Henry refined and applied that sensibility to every aspect of his life. He could tolerate mistakes and could even tolerate some degree of ignorance, but he could not accept the intentional violation of ethical standards in interpersonal relationships, nor would he abide by our community closing its eyes to such offenses. From his leadership role in Yavneh on College Campuses in the U.S., to his leadership role with the OU in Israel, and in all of the companies in which he worked, he taught and modeled chesed and emet and yosher (uprightness).

Frieda and Henry were full partners in shaping their home into a model of chesed and yosher through their hachnasat orchim (welcoming guests) and reaching out to help people. Even in the midst of Covid, as Frieda continued her chesed, and Henry argued that she needed to be more careful about going out and about in circumstances of substantial risk to her own health, he simultaneously took great pride in her devotion to gemilut chasadim.
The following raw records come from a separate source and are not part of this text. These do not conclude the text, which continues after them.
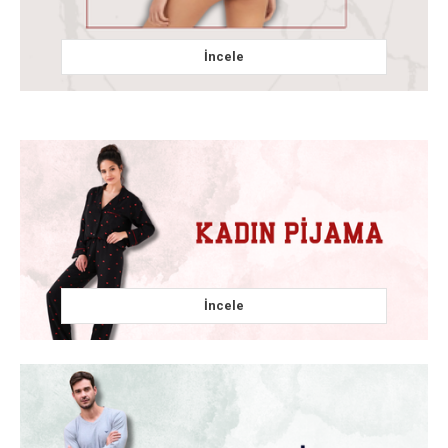
İncele
İncele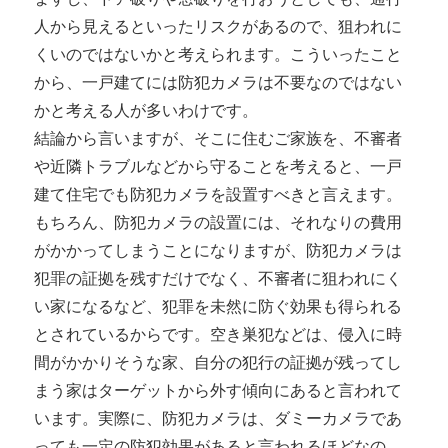
人から見えるといったリスクがあるので、狙われに
くいのではないかと考えられます。こういったこと
から、一戸建てには防犯カメラは不要なのではない
かと考える人が多いわけです。
結論から言いますが、そこに住むご家族を、不審者
や近隣トラブルなどから守ることを考えると、一戸
建て住宅でも防犯カメラを設置すべきと言えます。
もちろん、防犯カメラの設置には、それなりの費用
がかかってしまうことになりますが、防犯カメラは
犯罪の証拠を残すだけでなく、不審者に狙われにく
い家になるなど、犯罪を未然に防ぐ効果も得られる
とされているからです。空き巣犯などは、侵入に時
間がかかりそうな家、自分の犯行の証拠が残ってし
まう家はターゲットから外す傾向にあると言われて
います。実際に、防犯カメラは、ダミーカメラであ
っても一定の防犯効果があると言われるほどなの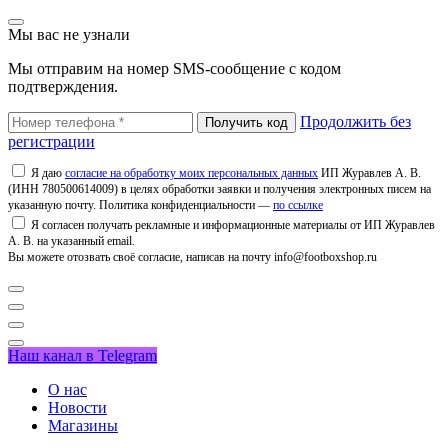
Мы вас не узнали
Мы отправим на номер SMS-сообщение с кодом
подтверждения.
Продолжить без
регистрации
Я даю
согласие на обработку моих персональных данных
ИП Журавлев А. В.
(ИНН 780500614009) в целях обработки заявки и получения электронных писем на
указанную почту. Политика конфиденциальности —
по ссылке
Я согласен получать рекламные и информационные материалы от ИП Журавлев
А. В. на указанный email.
Вы можете отозвать своё согласие, написав на почту info@footboxshop.ru
Наш канал в Telegram
О нас
Новости
Магазины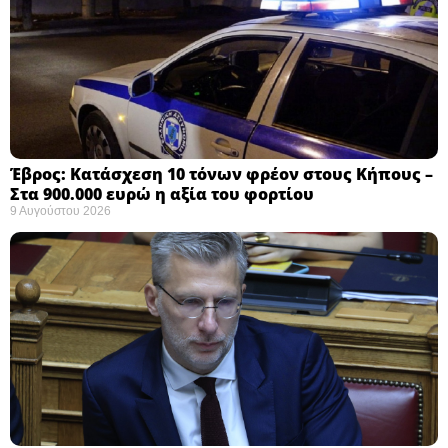
Έβρος: Κατάσχεση 10 τόνων φρέον στους Κήπους –
Στα 900.000 ευρώ η αξία του φορτίου ​
9 Αυγούστου 2026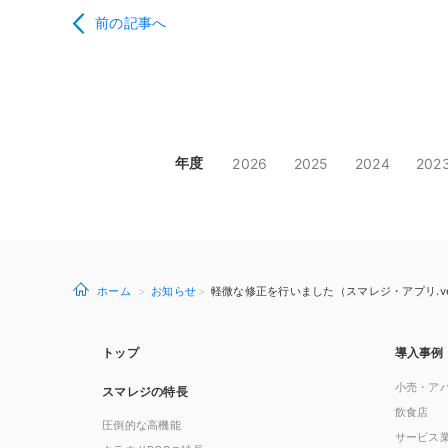
前の記事へ
年度
2026
2025
2024
202
ホーム
お知らせ
軽微な修正を行いました（スマレジ・アプリ.ver.
トップ
導入事例
小売・ア
スマレジの特長
飲食店
圧倒的な高機能
サービス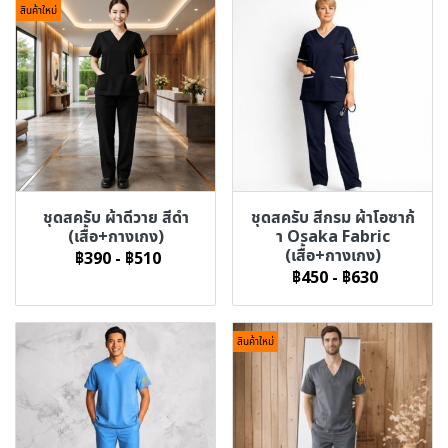
สินค้าใหม่
ชุดสครับ ผ้าดีวาย สีดำ
ชุดสครับ สีกรม ผ้าโอซาก้
(เสื้อ+กางเกง)
า Osaka Fabric
(เสื้อ+กางเกง)
฿390
-
฿510
฿450
-
฿630
สินค้าใหม่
Henry took great pride in their children and in their in-law children. His love of every one of them, and especially of the grandchildren, was a source of enormous happiness for him. The limitations on contact with friends and family during Covid were difficult for him. Over these past few years he spoke often with a sense of yearning about being able in the future to spend more time learning Torah with his grandchildren.

He leaves a clear and powerful yerusha to his family, his friends and to all who knew him. Yehei Zichro Baruch.


Rabbi Saul J. Berman is the longtime and beloved professor of Jewish Studies at Stern College of Yeshiva University. He also serves as Adjunct Professor and Rotter Fellow of Talmudic Law, Columbia University Law School.